VwGH 96/19/0195

VwGH96/19/019525.4.1997

Der Verwaltungsgerichtshof hat durch den Vorsitzenden Senatspräsident Dr. Puck und die Hofräte Dr. Holeschofsky, Dr. Zens, Dr. Bayjones und Dr. Schick als Richter, im Beisein der Schriftführerin Mag. Ferchenbauer, über die Beschwerde des M in W, vertreten durch Dr. O, Rechtsanwalt in W, gegen den Bescheid des Bundesministers für Inneres vom 27. November 1995, Zl. 304.094/2-III/11/95, betreffend Aufenthaltsbewilligung, zu Recht erkannt:

Normen

AufG 1992 §5 Abs1;
FrG 1993 §10 Abs1 Z4;
Sichtvermerkspflicht Aufhebung Jugoslawien 1965 Art2;
Sichtvermerkspflicht Aufhebung Jugoslawien 1965 Art3 Abs3 lita;
Sichtvermerkspflicht Aufhebung Kroatien 1995;
AufG 1992 §5 Abs1;
FrG 1993 §10 Abs1 Z4;
Sichtvermerkspflicht Aufhebung Jugoslawien 1965 Art2;
Sichtvermerkspflicht Aufhebung Jugoslawien 1965 Art3 Abs3 lita;
Sichtvermerkspflicht Aufhebung Kroatien 1995;

 

Spruch:

Die Beschwerde wird als unbegründet abgewiesen.

Der Beschwerdeführer hat dem Bund (Bundesministerium für Inneres) Aufwendungen in der Höhe von S 565,-- binnen zwei Wochen bei sonstiger Exekution zu ersetzen.

Begründung

Der Beschwerdeführer ist Staatsangehöriger Kroatiens. Er beantragte am 7. Juli 1995 bei der österreichischen Botschaft in Zagreb die Erteilung einer Aufenthaltsbewilligung.

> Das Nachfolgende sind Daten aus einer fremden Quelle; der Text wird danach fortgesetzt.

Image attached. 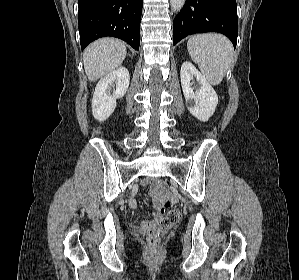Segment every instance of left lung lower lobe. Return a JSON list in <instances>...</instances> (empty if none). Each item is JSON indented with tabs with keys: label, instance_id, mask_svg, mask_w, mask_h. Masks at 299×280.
<instances>
[{
	"label": "left lung lower lobe",
	"instance_id": "obj_1",
	"mask_svg": "<svg viewBox=\"0 0 299 280\" xmlns=\"http://www.w3.org/2000/svg\"><path fill=\"white\" fill-rule=\"evenodd\" d=\"M236 0H186L173 22V44L194 33L219 32L237 44Z\"/></svg>",
	"mask_w": 299,
	"mask_h": 280
}]
</instances>
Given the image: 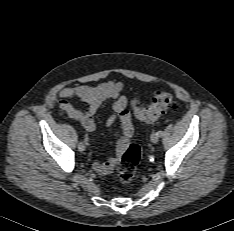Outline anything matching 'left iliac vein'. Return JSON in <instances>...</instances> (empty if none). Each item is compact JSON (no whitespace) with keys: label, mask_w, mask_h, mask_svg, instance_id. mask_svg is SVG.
<instances>
[{"label":"left iliac vein","mask_w":234,"mask_h":231,"mask_svg":"<svg viewBox=\"0 0 234 231\" xmlns=\"http://www.w3.org/2000/svg\"><path fill=\"white\" fill-rule=\"evenodd\" d=\"M150 139L152 143H157L159 141V136L157 133L153 132L150 136Z\"/></svg>","instance_id":"1"}]
</instances>
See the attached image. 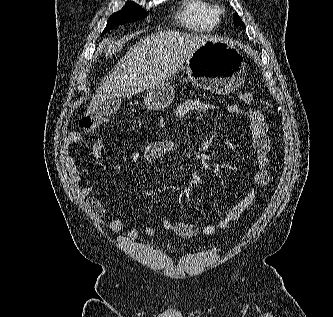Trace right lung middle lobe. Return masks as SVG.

Mit dem im Instanzenzug ergangenen Bescheid des Bundesministers für Inneres vom 27. November 1995 wurde dieser Antrag gemäß § 5 Abs. 1 des Aufenthaltsgesetzes (AufG) in Verbindung mit § 10 Abs. 1 Z. 4 des Fremdengesetzes (FrG) abgewiesen.

Begründend führte die belangte Behörde aus, der Beschwerdeführer sei im Anschluß an seine Antragstellung im Ausland neuerlich in das Bundesgebiet eingereist. Die Einreise sei in der Absicht erfolgt, einer Erwerbstätigkeit als Geschäftsführer einer inländischen Gesellschaft mit beschränkter Haftung nachzugehen. Für eine Einreise zu diesem Zweck hätte er einen "Sichtvermerk oder eine Aufenthaltsbewilligung" benötigt. Die unrechtmäßige Einreise des Beschwerdeführers und sein daran anschließender unrechtmäßiger Aufenthalt im Bundesgebiet zeige, daß er nicht gewillt sei, die österreichische Rechtsordnung, insbesondere in einem Bereich, der für einen geordneten Ablauf eines geregelten Fremdenwesens vorgesehen sei, zu respektieren. Sein weiterer Aufenthalt im Bundesgebiet stelle eine Gefährdung der öffentlichen Ordnung dar. Aus diesem Grund sei der Sichtvermerksversagungsgrund des § 10 Abs. 1 Z. 4 FrG verwirklicht. Die Erteilung einer Bewilligung sei gemäß § 5 Abs. 1 AufG ausgeschlossen. Die öffentlichen Interessen überwögen im Hinblick auf ein geordnetes Fremdenwesen die persönlichen Interessen des Beschwerdeführers.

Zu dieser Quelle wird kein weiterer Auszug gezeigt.